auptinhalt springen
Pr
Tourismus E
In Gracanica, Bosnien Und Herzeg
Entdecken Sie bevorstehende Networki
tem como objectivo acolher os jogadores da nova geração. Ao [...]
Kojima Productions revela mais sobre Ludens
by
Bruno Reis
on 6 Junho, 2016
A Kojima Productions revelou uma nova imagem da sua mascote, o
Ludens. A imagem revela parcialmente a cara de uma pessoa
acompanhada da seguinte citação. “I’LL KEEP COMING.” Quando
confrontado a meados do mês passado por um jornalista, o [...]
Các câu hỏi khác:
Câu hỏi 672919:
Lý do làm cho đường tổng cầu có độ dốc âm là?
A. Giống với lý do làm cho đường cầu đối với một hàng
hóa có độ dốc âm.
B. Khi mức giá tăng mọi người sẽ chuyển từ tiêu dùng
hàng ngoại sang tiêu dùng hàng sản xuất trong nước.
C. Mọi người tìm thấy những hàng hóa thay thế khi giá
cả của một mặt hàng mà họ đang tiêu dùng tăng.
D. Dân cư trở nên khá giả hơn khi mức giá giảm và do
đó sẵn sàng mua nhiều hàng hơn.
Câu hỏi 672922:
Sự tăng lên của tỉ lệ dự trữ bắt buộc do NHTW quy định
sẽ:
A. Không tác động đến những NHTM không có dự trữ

...

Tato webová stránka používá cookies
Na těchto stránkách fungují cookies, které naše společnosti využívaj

--

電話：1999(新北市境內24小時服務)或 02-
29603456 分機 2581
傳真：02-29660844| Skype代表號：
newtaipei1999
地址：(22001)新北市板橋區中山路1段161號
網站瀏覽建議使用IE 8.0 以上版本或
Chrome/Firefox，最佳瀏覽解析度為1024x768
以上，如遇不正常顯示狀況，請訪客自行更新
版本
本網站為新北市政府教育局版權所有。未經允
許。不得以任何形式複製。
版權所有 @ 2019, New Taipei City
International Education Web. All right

* [Problem details]: Please give an exact copy of the entries above, from the line with "auptinhalt springen" down to the line with "hàng ngoại sang", inclusive, and nothing else.

* [Exercise output]:
auptinhalt springen
Pr
Tourismus E
In Gracanica, Bosnien Und Herzeg
Entdecken Sie bevorstehende Networki
tem como objectivo acolher os jogadores da nova geração. Ao [...]
Kojima Productions revela mais sobre Ludens
by
Bruno Reis
on 6 Junho, 2016
A Kojima Productions revelou uma nova imagem da sua mascote, o
Ludens. A imagem revela parcialmente a cara de uma pessoa
acompanhada da seguinte citação. “I’LL KEEP COMING.” Quando
confrontado a meados do mês passado por um jornalista, o [...]
Các câu hỏi khác:
Câu hỏi 672919:
Lý do làm cho đường tổng cầu có độ dốc âm là?
A. Giống với lý do làm cho đường cầu đối với một hàng
hóa có độ dốc âm.
B. Khi mức giá tăng mọi người sẽ chuyển từ tiêu dùng
hàng ngoại sang tiêu dùng hàng sản xuất trong nước.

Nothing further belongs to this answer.